- _Instructions for the task_
Any images in the records should be skipped; transcribe the rest exactly.

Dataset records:
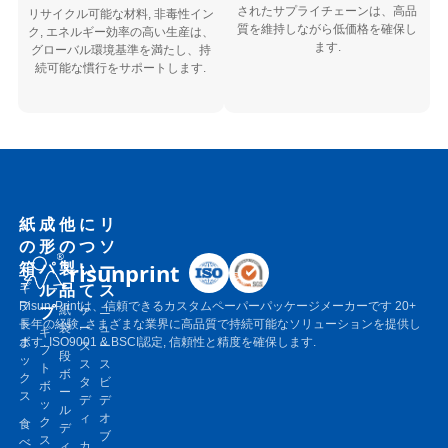
されたサプライチェーンは、高品
リサイクル可能な材料, 非毒性イン
質を維持しながら低価格を確保し
ク, エネルギー効率の高い生産は、
ます.
グローバル環境基準を満たし、持
続可能な慣行をサポートします.
紙
成
他
に
リ
の
形
の
つ
ソ
箱
パ
製
い
ー
risunprint
ル
品
て
ス
ギ
フ
Risun-Printは、信頼できるカスタムペーパーパッケージメーカーです 20+
プ
紙
ケ
ニ
ト
長年の経験, さまざまな業界に高品質で持続可能なソリューションを提供し
袋
ー
ュ
ギ
ボ
ます. ISO9001 & BSCI認定, 信頼性と精度を確保します.
ス
ー
フ
段
ッ
ス
ス
ト
ボ
ク
タ
ビ
ボ
ー
ス
デ
デ
ッ
ル
ィ
オ
ク
食
デ
ブ
ス
べ
ィ
カ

- _Response_
されたサプライチェーンは、高品
リサイクル可能な材料, 非毒性イン
質を維持しながら低価格を確保し
ク, エネルギー効率の高い生産は、
ます.
グローバル環境基準を満たし、持
続可能な慣行をサポートします.
紙
成
他
に
リ
の
形
の
つ
ソ
箱
パ
製
い
ー
risunprint
ル
品
て
ス
ギ
フ
Risun-Printは、信頼できるカスタムペーパーパッケージメーカーです 20+
プ
紙
ケ
ニ
ト
長年の経験, さまざまな業界に高品質で持続可能なソリューションを提供し
袋
ー
ュ
ギ
ボ
ます. ISO9001 & BSCI認定, 信頼性と精度を確保します.
ス
ー
フ
段
ッ
ス
ス
ト
ボ
ク
タ
ビ
ボ
ー
ス
デ
デ
ッ
ル
ィ
オ
ク
食
デ
ブ
ス
べ
ィ
カ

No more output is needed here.